By Jeff Hood
Lodi Bureau Chief
The late Robert Wendland served his purpose on Earth, his mother said Thursday after a unanimous state Supreme Court ruled that life-sustaining treatment can't be removed from a patient who is neither dying nor comatose.
"He didn't die in vain," Florence Wendland said from her apartment near Stockton's Louis Park. "He did what he always wanted to do, which is help people."
Although Robert Wendland died of pneumonia July 17 at Lodi Memorial Hospital, the Supreme Court voted 6-0 that a conservator may not order nutrition and hydration withheld if a barely conscious patient has not left formal instructions of his wishes.
The court battle over Wendland's treatment drew national attention because of his in-between status. Wendland wasn't comatose, but neither was he fully conscious. He could breathe without a respirator, but the severe brain injury he suffered in a Sept. 28, 1993, auto accident left him unable to talk and, at times, unable to answer simple yes-or-no questions by pressing a button.
Wendland's wife, Rose, who was acting as his conservator, had asked that her husband's feeding tube not be reinserted after it had come out a fourth time in 1995. Before his accident, in which he was driving drunk, Robert Wendland had supposedly told her and his brother he would not want to live in a vegetative state. Those wishes, however, were not in writing.
Justice Kathryn Mickle Werdegar wrote that Rose Wendland failed to show "clear and convincing evidence" her husband wished to die, backing the 1997 ruling by San Joaquin County Superior Court Judge Bob McNatt and reversing a 3rd District Court of Appeal decision that said McNatt set too high a standard.
"Only the decision to withdraw life-sustaining treatment, because of its effect on a conscious conservatee's fundamental rights, justifies imposing that high standard of proof," Werdegar wrote. "Therefore, our decision today affects only a narrow class of persons: conscious conservatees who have not left formal directions for health care and whose conservators propose to withhold life-sustaining treatment for the purpose of causing their conservatees' deaths."
Attorneys arguing on behalf of Rose Wendland's right to have care withheld harshly criticized the Supreme Court, saying patients who haven't left instructions are doomed to years of suffering and a poor quality of life.
"Your wishes, your values, the things you cared most about in life, maybe once those are lost, maybe life has no value," said attorney Lawrence Nelson, who represented Rose Wendland. "I think this opinion shows a profound disrespect for that."
Nelson said McNatt's original ruling was flawed, because he appointed Rose Wendland as conservator, then wouldn't let her carry out a conservator's duties.

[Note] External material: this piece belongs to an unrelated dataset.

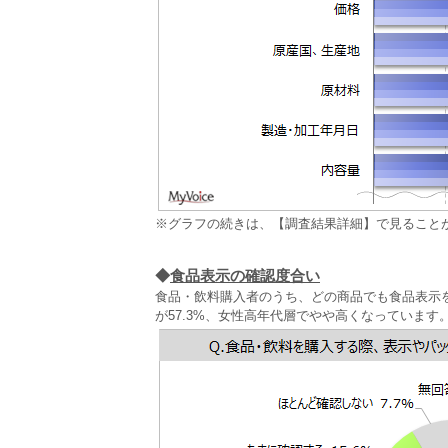
※グラフの続きは、【調査結果詳細】で見ること
◆
食品表示の確認度合い
食品・飲料購入者のうち、どの商品でも食品表示を
が57.3%、女性高年代層でやや高くなっています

"Robert could do a few simple things," Nelson said. "We don't deny that. But he didn't want the type of life he had."
Robert Wendland's court-appointed attorney, James Braden, said Thursday's decision was one of the worst he has seen, saying it was filled with errors and misses the point of 1999 state legislation that allows conservators to act on behalf of patients.
"Once a person is appointed, then that person needs freedom of movement," Braden said. "Absent writing, how are you ever going to be certain?"
But a victory for Rose Wendland would have equaled court-sanctioned euthanasia, said Janie Hickok Siess, Florence Wendland's attorney. Had the court ruled otherwise, Siess and Arcadia neurologist Vincent Fortanasce said, patients with neurological diseases such as Alzheimer's and multiple sclerosis or even those with profound mental retardation could be starved or dehydrated to death if they were unable to communicate their wishes and conservators tired of caring for them.
"This has been misidentified as a right-to-die case," said Fortanasce, who examined Robert Wendland in 1995 and 1996 and testified on behalf of Florence Wendland. "A right-to-die (individual) is someone who wants to die and tells you. We agree that if a person is competent and reasonable, a person has that right. In this case, we don't know what his wishes would be."
Siess, a Lodi resident, said the 6-0 decision was her biggest thrill as an attorney, coming in her first case before the state Supreme Court.
"I lived in fear for six years of losing and looking (Florence Wendland) in the eye and saying: 'You lost that case. They're going to pull that tube, and you're going to have to watch your son die.' "
As it turned out, Florence Wendland watched her son die anyway, but not because a feeding tube was removed.
"I don't know if it could have been any harder than when he did pass away," she said.
Rose Wendland's attorney said his client will not appeal the decision to the U.S. Supreme Court.